Sea Ice: Crack Safety

Water ice is a curious material: though apparently a solid, it can nevertheless flow, bend, and wrinkle. The mile-thick Antarctic ice cap is very gradually flowing out to the edges of the continent, through the mountains in glaciers, and when those glaciers leave their channels they spread out like hot fudge (only much slower).

Most of the time, though, what ice does is crack. In a glacier this makes a crevasse; on sea ice, it’s a short trip into some very deep, very cold water. When you’re travelling across the sea ice, it’s the cracks you need to worry about, and once you start looking for them they are everywhere. This would be enough to put off a cautious traveller but most of them are relatively harmless: the requisite sea ice training helps you determine just how risky your movements are.

First, you have to learn about how sea ice forms. You will not be surprised to learn that this happens when liquid water meets cold air.

cracks-fig1.jpg

The nice flat young sea ice is never allowed to let be, though – forces in the water underneath and air above, or even changes in temperature, put strain on it, and to release the tension it cracks.

cracks-fig2.jpg

Like a broken bone, or a fault line in rock, once ice has broken it is more likely to break again at the same place, so being aware of cracks will show you where you ought to be extra careful. Simple cracks are usually one-time releases of stress, and once refrozen rarely pose a risk, but you need to be wary of working cracks because they have shown they are unstable and their condition might change without notice.

cracks-fig3.jpg

Because they are much larger, working cracks tend to be more visible, sometimes even when the sea ice has a layer of snow on it. Pressure ridges show up very well and are a useful indicator that the ice has been moving around. Here is a very small pressure ridge just off McMurdo Station:

erebus-pressure.jpg

The snow blowing across the sea ice has been caught and drifted by the protrusions of the pressure ridge. When you have an recessed working crack, instead of a pressured one, the crack gathers the snow and shows up that way.

seaice-snowedcrack1_sm.jpg

When you come across one of these, you have to find out what is going on under there before you know it’s safe to cross, so the following procedure is taken:

crackmeter-fig.jpg

Here is the crack you saw earlier, with its snow-covered secrets revealed.

seaice-tools_sm.jpg

Each vehicle has different parameters for what a ‘safe’ crack is. Most tracked vehicles – snowmobiles, Hagglunds, etc – can safely cross a crack whose width is 1/3 the length of their track. So, if your snowmobile’s track is 90cm long, you can cross a 30cm crack even if it’s open water. (I would balk at doing it, myself, but it is theoretically safe.) You measure the maximum width of the crack to see if it’s within your vehicle’s safe crossing threshold. If it isn’t, it might still be safe to cross after all, but you will need to do some more measurements to find out.

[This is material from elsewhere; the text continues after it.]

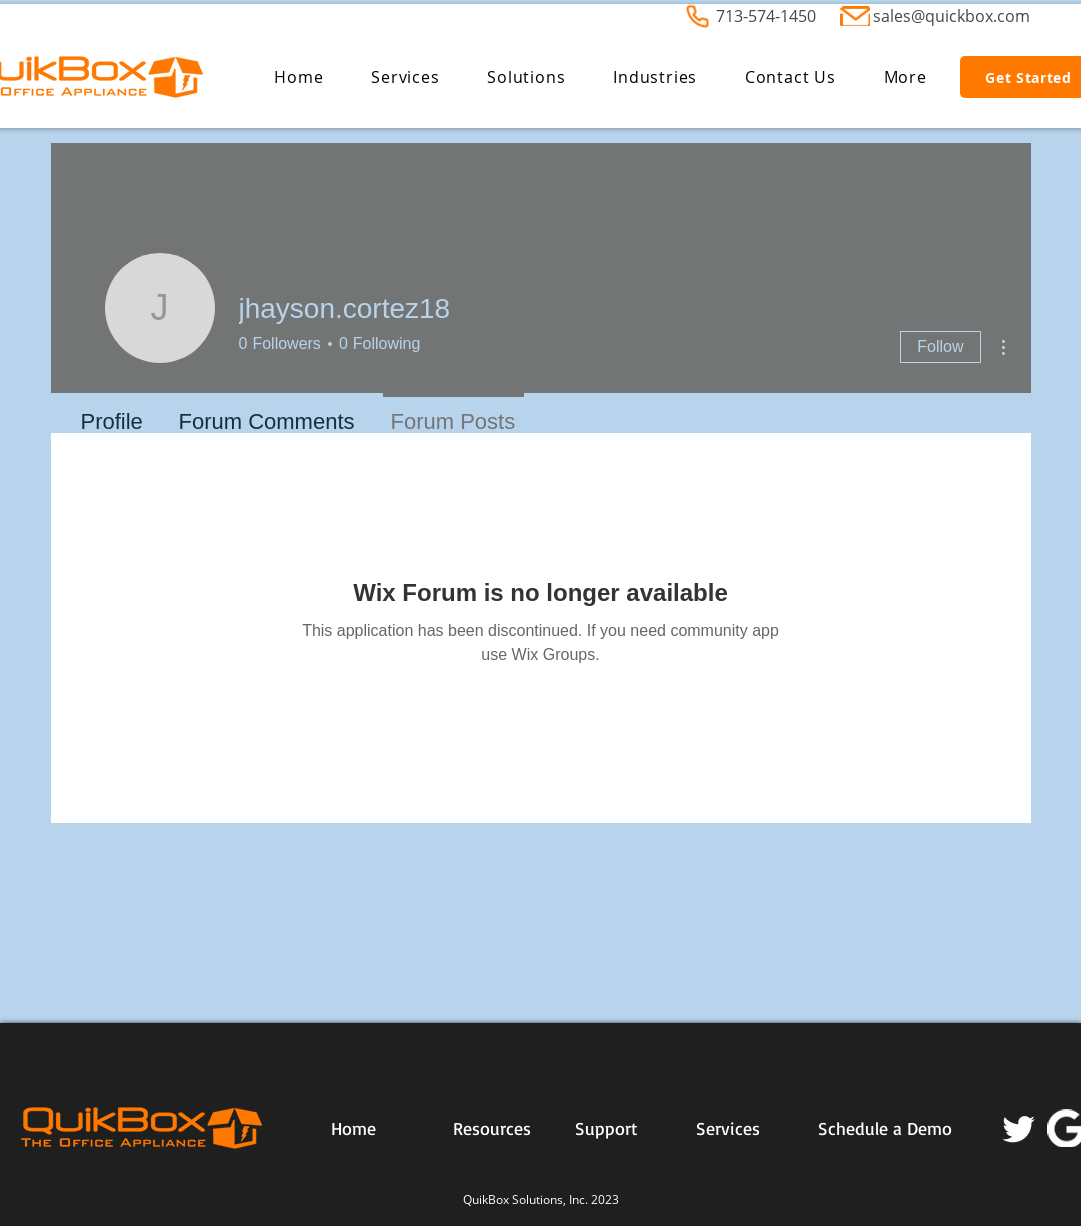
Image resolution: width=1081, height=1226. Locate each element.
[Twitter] (1019, 1128)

Measuring sea ice thickness is great because you get to use a) a power auger and b) my favourite device in the Antarctic toolkit.

icemetering_sm.jpg

You drill either side of the original crack to make sure the ice – which is weakest here, remember – is within the specified necessary thickness to support your vehicle. You don’t have to memorise this number because your teacher has given you a laminated card with a table of all the vehicles and their requisite ice thicknesses. Your job is not to lose the card.

Once you’ve ascertained that the ice either side of the widest crack is safe, you find a point within the safe crack width for your vehicle and measure the ice there. So, using the example from before, if your snowmobile with 90cm tracks comes up to a 45cm crack, you cannot cross, so you find a point 30cm (the safe width) from your side of the crack and measure the thickness of the ice there.

crackwidth1.jpg

If the ice at the safe width is thick enough for your vehicle, then that becomes the effective width of the crack, and you can cross over. The actual width is the objective total width of the crack, whereas the effective width is the width that matters to you practically.

crackwidth2.jpg

The reason you have to drill again at (3) instead of just subtracting the change in surface elevation from the measurement you took at (2) is because of the irregularity of the underside of the ice. You don’t know if there will be a big lump of nice solid ice there, or if it will be a surprisingly thin patch, so you have to check. For this same reason, you can’t measure a crack in one place and cross in another, because conditions along the crack can change completely in just a few metres.

Part of the job of the Sea Ice Master* at McMurdo is establishing ‘roads’ for vehicles to take to regular destinations (e.g. Cape Evans, the seal camp at Turtle Rock, Penguin Ranch, etc). Usually the ice is thick enough that these roads can go more or less directly there, but this year the ice formed so late, and in some cases was so choppy, that the roads snaked and dog-legged all over the place to find safe crossings. On top of that, the early summer had been exceptionally warm, and there was a great deal of nervousness around just how long the sea ice would be traversible at all. Luckily there was a cold spell just before I arrived, which bought enough time for me to travel to Cape Evans. In my last few days at McMurdo the sea ice did finally get closed to all traffic and the flags marking the roads were brought in, so it was a close run thing.